The Bush Administration has consistently sought to undermine consumer-oriented regulatory practices in favor of corporate interests. If it could also take a shot at plaintiffs and their demon trial lawyers, all the better. One of its more spectacular successes was the Supreme Court’s recent decision in a medical devices case, Riegel v. Medtronic, which stands for the proposition that the FDA’s approval of a medical device should preempt any litigation against the manufacturer in state claims by someone the product injures. As expected, every defendant with any conceivable preemption argument is now injecting that defense into products liability and negligence claims all across the country. FDA and Mercury Regulation;FAA Regulation. The Alaska Personal Injury Law Group just defeated a similar move by a defendant arguing that the FAA’s regulation of aircraft should preempt state claims against an air carrier.
The Supreme Court will next consider the application of the preemption doctrine in an injury claim against Wyeth by a Vermont guitarist who lost her arm below the elbow after she was injected with Phenergan, a nausea medicine. Wyeth v. Levine, Docket No. 06-1249. At issue is Wyeth’s claim that it should be immune from suit because of the FDA’s approval of Phenergan’s label. It reasons that the FDA’s regulatory approval should be enough to preempt the plaintiff’s claim that the manufacturer failed to warn about the dangers of IV injection of the drug.

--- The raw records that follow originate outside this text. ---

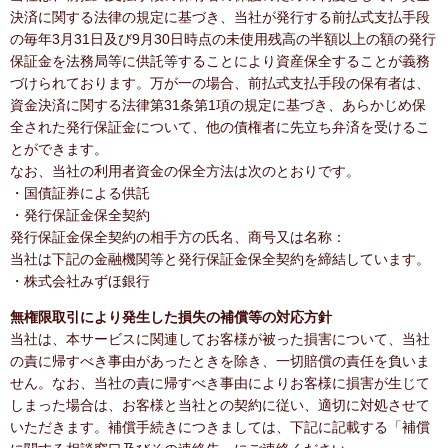
決済に関する法律の規定に基づき、当社が発行する前払式支払手段
の毎年3月31日及び9月30日時点の未使用残高の半額以上の額の発行
保証金を法務局等に供託等することにより資産保全することが義務
づけられております。万が一の場合、前払式支払手段の保有者は、
資金決済に関する法律第31条第1項の規定に基づき、あらかじめ保
全された発行保証金について、他の債権者に先立ち弁済を受けるこ
とができます。
なお、当社の利用者資金の保全方法は次のとおりです。
・国債証券による供託
・発行保証金保全契約
発行保証金保全契約の相手方の氏名、商号又は名称：
当社は下記の金融機関等と発行保証金保全契約を締結しています。
・株式会社みずほ銀行
無権限取引により発生した損失の補償等の対応方針
当社は、本サービスに関連してお客様が被った損害について、当社
の責に帰すべき事由があったときを除き、一切賠償の責任を負いま
せん。なお、当社の責に帰すべき事由によりお客様に損害が生じて
しまった場合は、お客様と当社との契約に従い、適切に対処させて
いただきます。補償手続きにつきましては、下記に記載する「補償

Remarkably, The New England Journal of Medicine has joined 47 state attorneys general and two past FDA commissioners in submitting amicus briefs to the Supreme Court warning that the FDA lacks the ability to serve “as the sole guarantor of product safety”.
It is well known that the FDA simply cannot know all the risks of a product or warning label it approves. This is especially true when the manufacturer intentionally skews clinical trial results, Newsday, Annals of Internal Medicine or otherwise keeps product risks from the FDA to achieve the lucrative benefits that come with the approval of a new drug or device, NEJM, Synthes Story. The FDA is not constituted to truly regulate this industry, and it cannot get to bedrock truth the way litigation can. Often, the FDA does not act until litigation proves the product’s dangers and makes public the evidence the manufacturer kept from the FDA when the drug or device was approved. Talbert v. E’ola Products, Inc.. If Big Pharma succeeds in the Wyeth matter, millions of Americans will be at risk from dangerous drugs. Without the protections of the legal system, their claims will be unrepresented, and corporate interests will run roughshod over the FDA. At this juncture, Congress will likely have to act to restore the balance of regulatory and legal interests the courts previously forged in protecting the rights of individuals to pursue state claims when injured by dangerous products approved by the FDA.